Data under study Start Marker

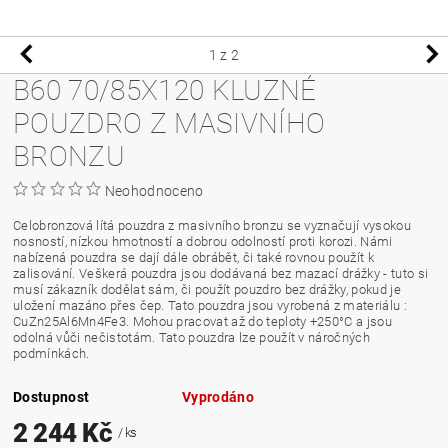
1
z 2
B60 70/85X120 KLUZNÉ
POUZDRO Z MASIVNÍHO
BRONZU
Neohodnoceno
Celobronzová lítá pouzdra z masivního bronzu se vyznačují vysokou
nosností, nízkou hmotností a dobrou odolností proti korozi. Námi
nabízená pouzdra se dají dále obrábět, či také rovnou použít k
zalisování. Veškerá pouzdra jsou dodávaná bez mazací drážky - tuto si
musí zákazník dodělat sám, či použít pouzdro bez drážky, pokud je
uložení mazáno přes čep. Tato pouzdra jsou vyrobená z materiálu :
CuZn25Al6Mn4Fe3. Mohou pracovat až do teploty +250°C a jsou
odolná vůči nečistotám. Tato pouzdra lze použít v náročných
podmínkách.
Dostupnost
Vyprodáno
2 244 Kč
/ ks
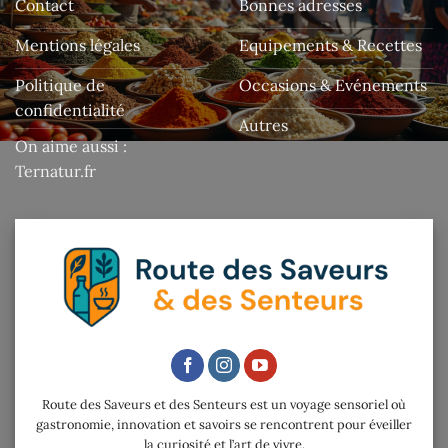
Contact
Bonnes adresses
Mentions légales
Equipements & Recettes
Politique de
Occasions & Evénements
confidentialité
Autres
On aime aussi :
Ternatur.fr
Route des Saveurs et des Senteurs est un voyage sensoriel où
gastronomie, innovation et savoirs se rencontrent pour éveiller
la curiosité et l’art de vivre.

Data under study End Marker
Data under study Start Marker

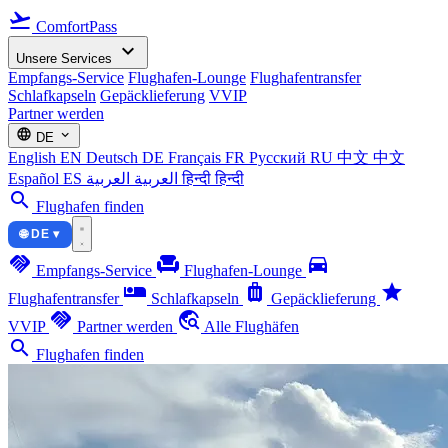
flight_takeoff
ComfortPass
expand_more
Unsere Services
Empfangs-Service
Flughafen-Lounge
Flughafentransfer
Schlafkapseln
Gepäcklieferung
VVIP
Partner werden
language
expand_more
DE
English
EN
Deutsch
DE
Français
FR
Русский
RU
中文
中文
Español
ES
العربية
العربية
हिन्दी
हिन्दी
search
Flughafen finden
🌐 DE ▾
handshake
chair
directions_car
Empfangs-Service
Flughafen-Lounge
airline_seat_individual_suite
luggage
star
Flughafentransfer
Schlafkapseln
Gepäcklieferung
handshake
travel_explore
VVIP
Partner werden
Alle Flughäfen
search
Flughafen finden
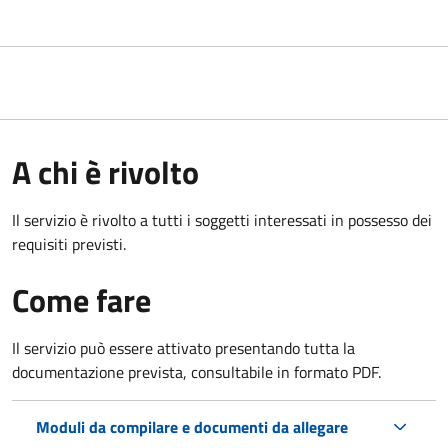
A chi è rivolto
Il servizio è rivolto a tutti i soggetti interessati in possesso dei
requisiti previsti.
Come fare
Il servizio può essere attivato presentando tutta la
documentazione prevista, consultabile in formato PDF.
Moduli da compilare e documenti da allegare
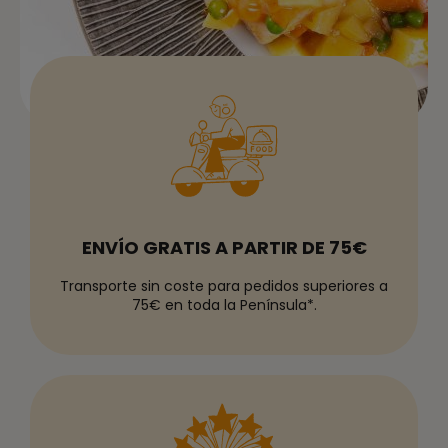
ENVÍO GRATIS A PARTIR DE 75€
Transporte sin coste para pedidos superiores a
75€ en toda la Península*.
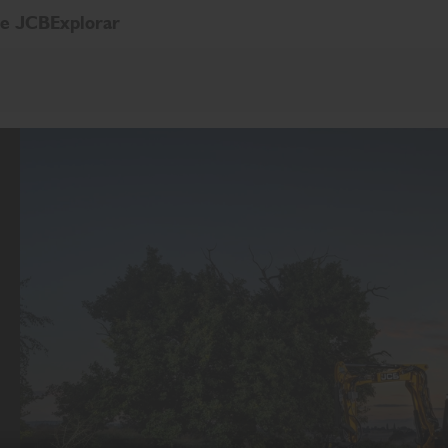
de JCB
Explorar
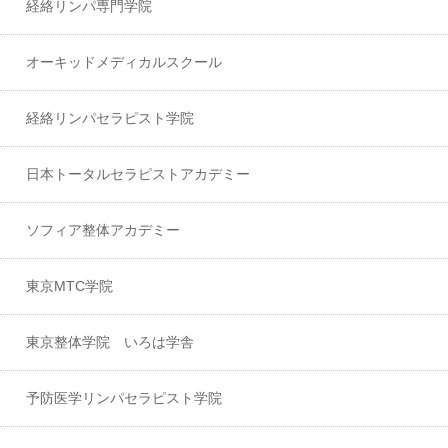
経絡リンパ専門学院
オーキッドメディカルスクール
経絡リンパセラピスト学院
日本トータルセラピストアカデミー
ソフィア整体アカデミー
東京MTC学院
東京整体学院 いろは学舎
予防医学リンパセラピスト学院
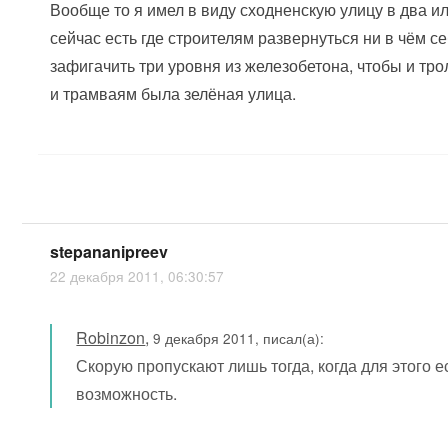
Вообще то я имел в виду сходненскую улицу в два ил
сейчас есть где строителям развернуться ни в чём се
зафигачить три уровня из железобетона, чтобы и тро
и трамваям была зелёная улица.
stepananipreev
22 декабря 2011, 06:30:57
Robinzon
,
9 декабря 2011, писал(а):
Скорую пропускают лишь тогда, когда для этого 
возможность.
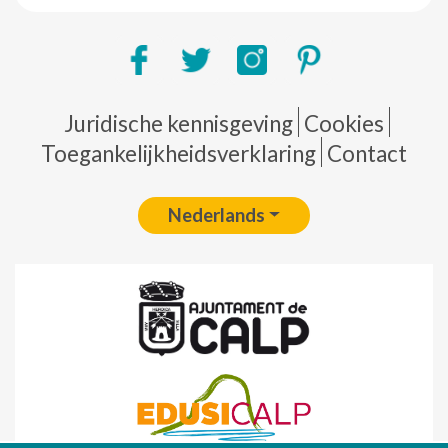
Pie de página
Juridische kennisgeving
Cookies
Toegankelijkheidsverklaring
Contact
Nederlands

Data under study End Marker

Exercise prompt: Where a line of the records has the string "jsou", return that line.

Solution to this task:
zalisování. Veškerá pouzdra jsou dodávaná bez mazací drážky - tuto si
uložení mazáno přes čep. Tato pouzdra jsou vyrobená z materiálu :
CuZn25Al6Mn4Fe3. Mohou pracovat až do teploty +250°C a jsou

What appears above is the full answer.